9. A method of indicating attestations about a message, said method comprising:
receiving a message from a messaging system;
presenting the message via a user interface element;
identifying at least one attestation about the message; and
presenting information in proximity to the message about the identified at least one attestation via another user interface element under the control of an assurance service, wherein the other user interface element indicates a difference in the control by the assurance service.
10. The method of claim 9, wherein receiving the message comprises receiving an e-mail message having content that has been digitally signed.
11. The method of claim 9, wherein presenting the message via the user interface element controlled by the messaging system comprises presenting the message as a webpage served by the messaging system.

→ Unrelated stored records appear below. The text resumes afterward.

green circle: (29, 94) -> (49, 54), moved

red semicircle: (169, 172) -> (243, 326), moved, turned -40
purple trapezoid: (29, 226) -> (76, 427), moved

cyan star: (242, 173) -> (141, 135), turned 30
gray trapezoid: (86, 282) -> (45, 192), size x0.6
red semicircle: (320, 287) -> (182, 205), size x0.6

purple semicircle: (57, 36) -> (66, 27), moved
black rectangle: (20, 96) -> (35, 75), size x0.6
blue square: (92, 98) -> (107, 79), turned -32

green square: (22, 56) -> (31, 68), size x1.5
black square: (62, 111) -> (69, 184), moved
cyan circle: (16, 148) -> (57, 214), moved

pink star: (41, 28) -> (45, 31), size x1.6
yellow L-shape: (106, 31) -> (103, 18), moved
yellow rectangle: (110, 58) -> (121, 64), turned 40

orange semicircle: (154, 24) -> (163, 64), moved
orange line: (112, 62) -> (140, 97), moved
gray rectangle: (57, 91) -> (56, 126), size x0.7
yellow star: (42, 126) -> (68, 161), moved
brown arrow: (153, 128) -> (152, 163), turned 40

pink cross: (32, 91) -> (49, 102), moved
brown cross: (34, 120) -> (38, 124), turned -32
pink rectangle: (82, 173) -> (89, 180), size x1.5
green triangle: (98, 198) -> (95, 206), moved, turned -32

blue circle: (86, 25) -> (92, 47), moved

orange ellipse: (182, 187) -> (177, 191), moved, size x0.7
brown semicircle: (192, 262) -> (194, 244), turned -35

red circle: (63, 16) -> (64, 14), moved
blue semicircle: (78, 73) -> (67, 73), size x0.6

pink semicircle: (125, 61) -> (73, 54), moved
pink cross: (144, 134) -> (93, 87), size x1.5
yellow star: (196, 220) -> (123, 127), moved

12. The method of claim 10, wherein presenting information in proximity to the message about the identified at least one attestation via another user interface element controlled by the assurance service comprises presenting the information in a chrome portion of the webpage, wherein the chrome portion is controlled by the assurance service.
13. The method of claim 9, wherein presenting information in proximity to the message about the identified at least one attestation via another user interface element controlled by the assurance service comprises presenting information that indicates liability for reliability of the attestation by an entity that is known, but not necessarily trusted by the assurance service.
14. The method of claim 9, wherein presenting information in proximity to the message about the identified at least one attestation via another user interface element controlled by the assurance service comprises presenting information that indicates liability for reliability of the attestation by a certification authority.
15. The method of claim 9, wherein presenting information in proximity to the message about the identified at least one attestation via another user interface element controlled by the assurance service comprises presenting information that indicates liability for reliability of the attestation by a certification authority that is known, but not necessarily trusted by the assurance service.
16. The method of claim 9, wherein presenting information in proximity to the message about the identified at least one attestation via another user interface element controlled by the assurance service comprises presenting information that indicates liability for reliability of the attestation by a certification authority that is known, but not necessarily trusted by a recipient of the message.
17. The method of claim 9, wherein presenting the message via the user interface element controlled by the messaging system comprises presenting the message via a messaging client.
18. A system comprising means configured to perform the method of claim 9, said system comprising:
means for receiving a message from a messaging system;
means for presenting the message via a user interface element controlled by the messaging system;
means for identifying at least one attestation about the message; and
means for presenting information in proximity to the message about the identified at least one attestation via another user interface element controlled by an assurance service.
19. A method of indicating attestations about a message from a messaging system to be presented to a user, said method comprising:
identifying when a message is to be presented to the user;
determining at least one attestation about the message;
presenting the message via a presentation interface that is at least partially under the control of the messaging system; and
presenting information in proximity to the message about the at least one attestation via a user interface element that is not under the control of the messaging system.
20. The method of claim 19, wherein presenting the information in proximity to the message about the at least one attestation comprises presenting the information in a chrome portion of a webmail web page.
21. The method of claim 19, wherein presenting the information in proximity to the message about the at least one attestation comprises presenting the information in a chrome portion of an e-mail displayed via an e-mail client.